Cook Recipes

You can use the code editor to build projects using datasets that you have stored in your Graphext workspace.

Using the code editor is like assembling code to execute your project and gives you more control over the configuration of your network and the transformations made to your dataset.

‍

‍

"Type a few lines of code, you create an organism."

- Richard Powers

‍

Projects are formed using nothing more than a number of steps. These steps are functions that accept some data and output new, transformed or enriched data. A recipe can have an arbitrary number of steps and can generate an arbitrary number of intermediate datasets. But, the output must always be a single dataset that serves as the basis for your project's network visualization.


‍

Opening the Code Editor

You can open the code editor at any point after selecting a dataset and before executing the project. As you choose options from the project sidebar, functions are added to your code editor.

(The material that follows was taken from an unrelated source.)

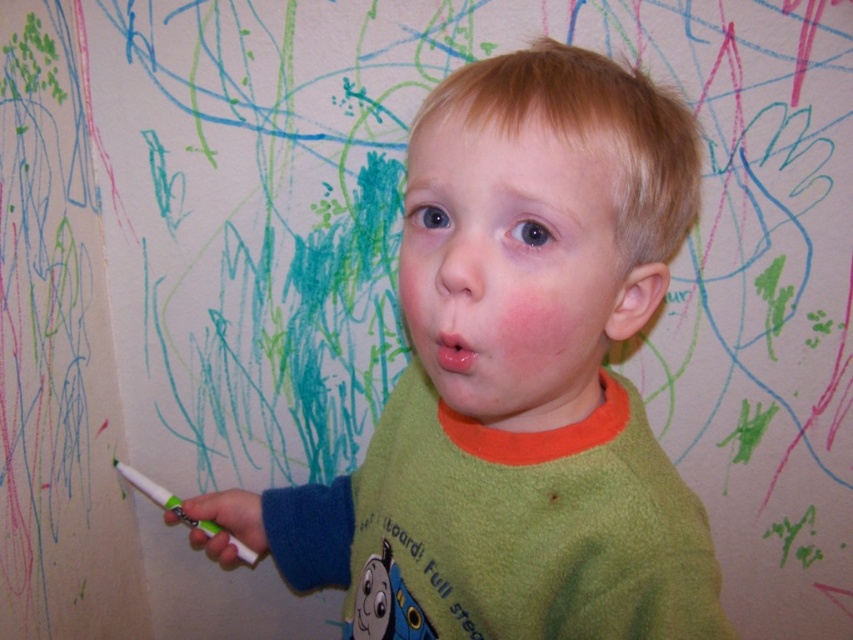 The child is wearing a green fleece shirt at center and holding a white plastic crayon at lower left. Which object is positioned to the right of the other?

The green fleece shirt at center is to the right of the white plastic crayon at lower left. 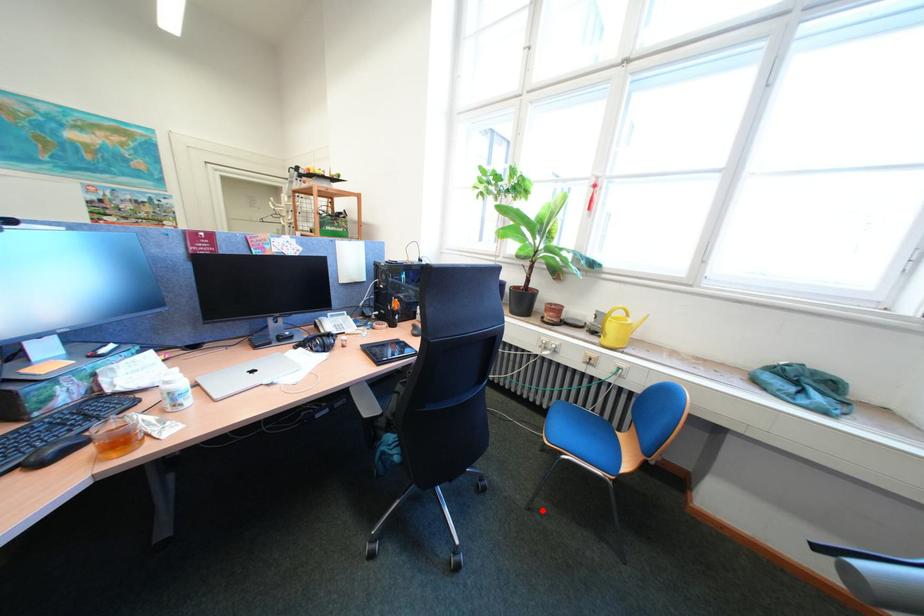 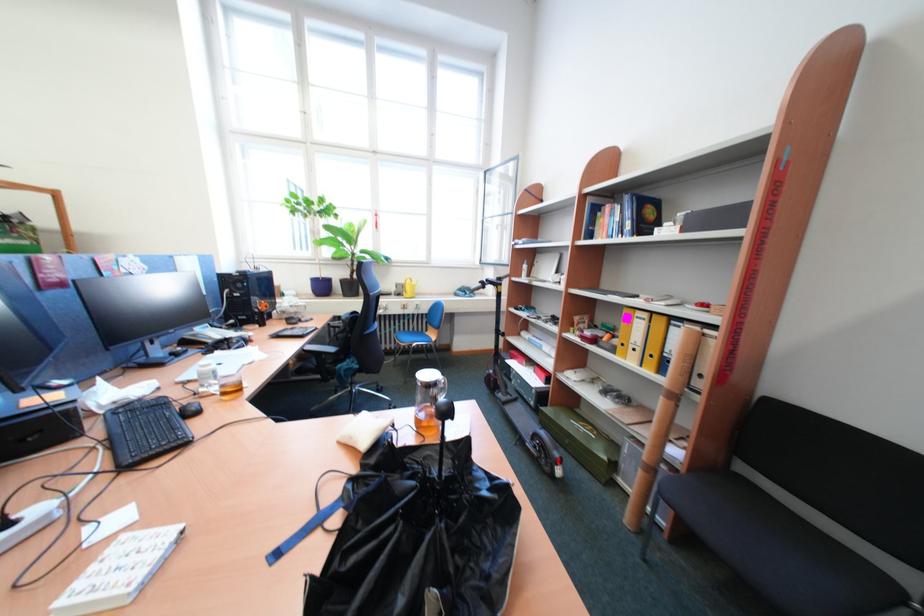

To access the code editor, select a dataset from your Graphext workspace then click Open text editor from the bottom of the right sidebar window that appears.

‍

‍

How to Open the Code Editor

  1. Start from the 'Datasets' panel of your Graphext workspace.
  2. Select a dataset to start working with.
  3. A sidebar will appear on the right of your screen.
  4. You can open the code editor at any point by selecting Open text editor from the bottom of the sidebar.
  5. Start building your analysis using the sidebar visual editor.
  6. When you are ready, select Open text editor.
  7. Edit the code inside the code editor to customize your project setup.
  8. Consult the documentation on steps for more information on steps that you can add or customize.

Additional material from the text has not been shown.